3.  A biologist wishes to estimate the effect of an antibiotic on the growth of a 
    particular bacterium by examining the number of colony forming units (CFUs) 
    per plate of culture when a fixed amount of antibiotic is applied. Previous 
    experimentation with the antibiotic on this type of bacteria indicates that 
    the standard deviation of CFUs is approximately $4$. Using this information, 
    determine the number of observations (i.e. cultures developed) necessary to 
    calculate a $99\%$ confidence interval with a half-width of $1$.

4.  In the R package `Lock5Data`, the dataset `FloridaLakes` contains information 
    about the mercury content of fish in 53 Florida lakes. For this question, 
    we'll be concerned with the average ppm of mercury in fish from those lakes 
    which is encoded in the column `AvgMercury`.
    a)  Using the bootstrapping method, calculate a 95% confidence interval for 
        $\mu$, the average ppm of mercury in fish in all Florida lakes.
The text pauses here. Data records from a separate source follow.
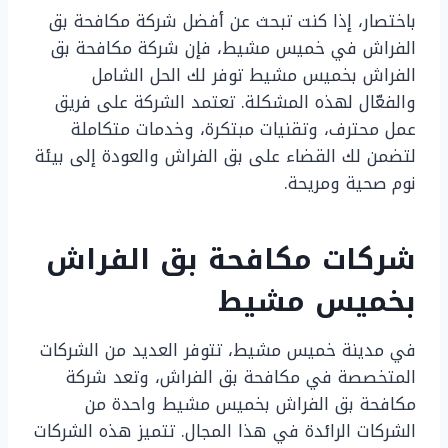
باختصار، إذا كنت تبحث عن أفضل شركة مكافحة بق
الفراش في خميس مشيط، فإن شركة مكافحة بق
الفراش بخميس مشيط توفر لك الحل الشامل
والفعّال لهذه المشكلة. تعتمد الشركة على فريق
عمل محترف، وتقنيات مبتكرة، وخدمات متكاملة
لتضمن لك القضاء على بق الفراش والعودة إلى بيئة
نوم صحية ومريحة.
شركات مكافحة بق الفراش
بخميس مشيط
في مدينة خميس مشيط، تتوفر العديد من الشركات
المتخصصة في مكافحة بق الفراش، وتعد شركة
مكافحة بق الفراش بخميس مشيط واحدة من
الشركات الرائدة في هذا المجال. تتميز هذه الشركات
    b)  Using the asymptotic approximations discussed in this chapter, calculate 
        a 95% confidence interval for $\mu$, the average ppm of mercury in fish 
        in all Florida lakes.
    c) Comment on the similarity of these two intervals.
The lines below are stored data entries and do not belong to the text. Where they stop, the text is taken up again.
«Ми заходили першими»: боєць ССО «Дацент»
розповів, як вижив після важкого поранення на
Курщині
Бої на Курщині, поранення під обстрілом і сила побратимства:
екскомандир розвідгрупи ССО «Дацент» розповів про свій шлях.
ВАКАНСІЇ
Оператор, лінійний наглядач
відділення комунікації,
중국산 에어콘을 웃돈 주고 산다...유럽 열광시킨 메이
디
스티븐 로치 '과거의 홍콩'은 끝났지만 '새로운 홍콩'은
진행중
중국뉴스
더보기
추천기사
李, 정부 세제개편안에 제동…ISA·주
5.  In the R package `Lock5Data`, the dataset Cereal contains nutrition information 
    about a random sample of 30 cereals taken from an on-line nutrition information
    website (see the help file for the dataset to get the link). For this problem, 
    we'll consider the column `Sugars` which records the grams of sugar per cup.
    a)  Using the bootstrapping method, calculate a 90% confidence interval for 
        $\mu$, the average grams of sugar per cup of all cereals listed on the website.
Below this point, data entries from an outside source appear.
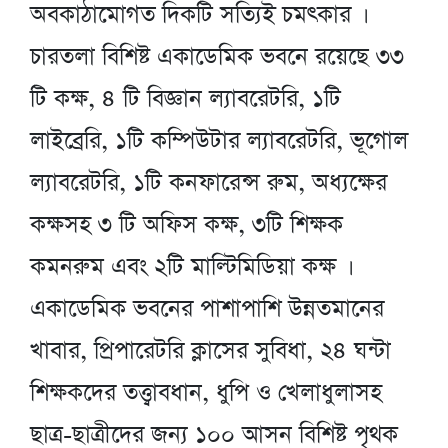
অবকাঠামোগত দিকটি সত্যিই চমৎকার ।
চারতলা বিশিষ্ট একাডেমিক ভবনে রয়েছে ৩৩
টি কক্ষ, ৪ টি বিজ্ঞান ল্যাবরেটরি, ১টি
লাইব্রেরি, ১টি কম্পিউটার ল্যাবরেটরি, ভূগোল
ল্যাবরেটরি, ১টি কনফারেন্স রুম, অধ্যক্ষের
কক্ষসহ ৩ টি অফিস কক্ষ, ৩টি শিক্ষক
কমনরুম এবং ২টি মাল্টিমিডিয়া কক্ষ ।
একাডেমিক ভবনের পাশাপাশি উন্নতমানের
খাবার, প্রিপারেটরি ক্লাসের সুবিধা, ২৪ ঘন্টা
শিক্ষকদের তত্ত্বাবধান, ধুপি ও খেলাধুলাসহ
ছাত্র-ছাত্রীদের জন্য ১০০ আসন বিশিষ্ট পৃথক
    b)  Using the asymptotic approximations discussed in this chapter, calculate 
        a 90% confidence interval for $\mu$, the average grams of sugar per cup 
        of all cereals listed on this website.
    c)  Comment on the similarity of these two intervals.
    d)  We could easily write a little program (or pay an undergrad) to obtain 
        the nutritional information about all the cereals on the website so the 
        random sampling of 30 cereals is unnecessary. However, a bigger concern 
        is that the website cereals aren't representative of cereals Americans eat. 
        Why? For example, consider what would happen if we added 30 new cereals 
        that were very nutritious but were never sold.